監督であるジャウマ・コレット=セラは一貫して限定された空間・時間によって物語を紡いできた。処女作『蝋人形の館』ではサッカー観戦に向う途中、車の故障により地図のない街へと迷い込む。その限定された街でふりかかる恐怖を描いた。『エスター』においては、3人目の子供を流産した夫婦が養女をもらった我が家という平和な空間で事件は起きた。リーアム・ニーソンを苦境に追い込む3部作でも、『アンノウン』では記憶喪失、『フライト・ゲーム』では上空数万mの身動きの取れない航空機内、『ラン・オールナイト』では朝になるまでという緊迫した状況下に身を置くことで、優れたサスペンスを生み出してきた。今作では岸までの距離は約200m、干潮の岩場という限定された空間、満ち潮で岩場が海底に沈むまであと100分というリミットを設けることで、真にミニマルなサスペンスを醸成する。砂浜で妹と電話した際は、もはや医学の道を諦めたかに見えたヒロインだが、天国の母親は断じてそれを許さない。極限の状態に置かれる中で、次々に出て来る医学的アイデアと数々の行動。
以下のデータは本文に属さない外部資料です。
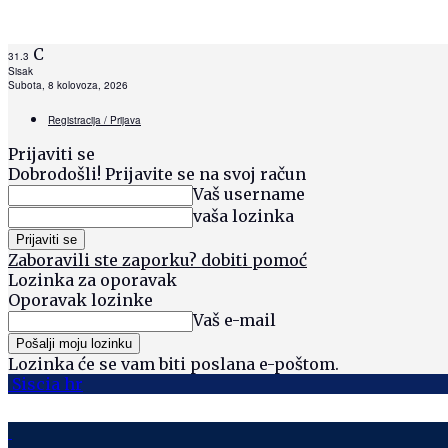
C
31.3
Sisak
Subota, 8 kolovoza, 2026
Registracija / Prijava
Prijaviti se
Dobrodošli! Prijavite se na svoj račun
Vaš username
vaša lozinka
Zaboravili ste zaporku? dobiti pomoć
Lozinka za oporavak
Oporavak lozinke
Vaš e-mail
Lozinka će se vam biti poslana e-poštom.
Siscia hr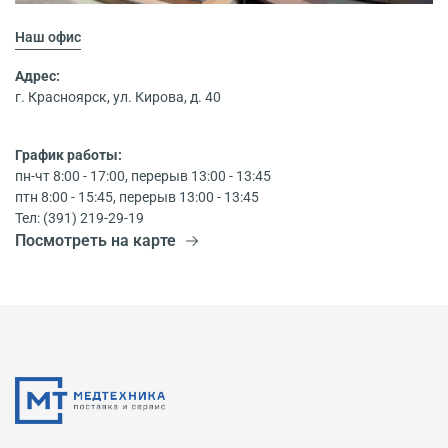
Наш офис
Адрес:
г. Красноярск, ул. Кирова, д. 40
График работы:
пн-чт 8:00 - 17:00, перерыв 13:00 - 13:45
птн 8:00 - 15:45, перерыв 13:00 - 13:45
Тел: (391) 219-29-19
Посмотреть на карте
『エスター』において、あどけない少女の姿をした女が最後に正体を現したように、『蝋人形の館』において平和に見えた蝋人形の館が惨劇の舞台に姿を変えたように、『ラン・オールナイト』において、長らく絶縁していたマフィアの父親が本当の父親の顔を最後に見せたように、天国の母親はこの海でヒロインの鏡像関係となる2つの生物に成り変わる。一見B級プログラム・ピクチュアという「表層」を装いながら、家族の崩壊と再生の物語を丁寧な筆致で紡いだジャウマ・コレット=セラの「深層世界」は心底見事というより他ない。脱臼したカモメもメスのホオジロザメもナンシーも、一貫して名前のない海を見ていたのである。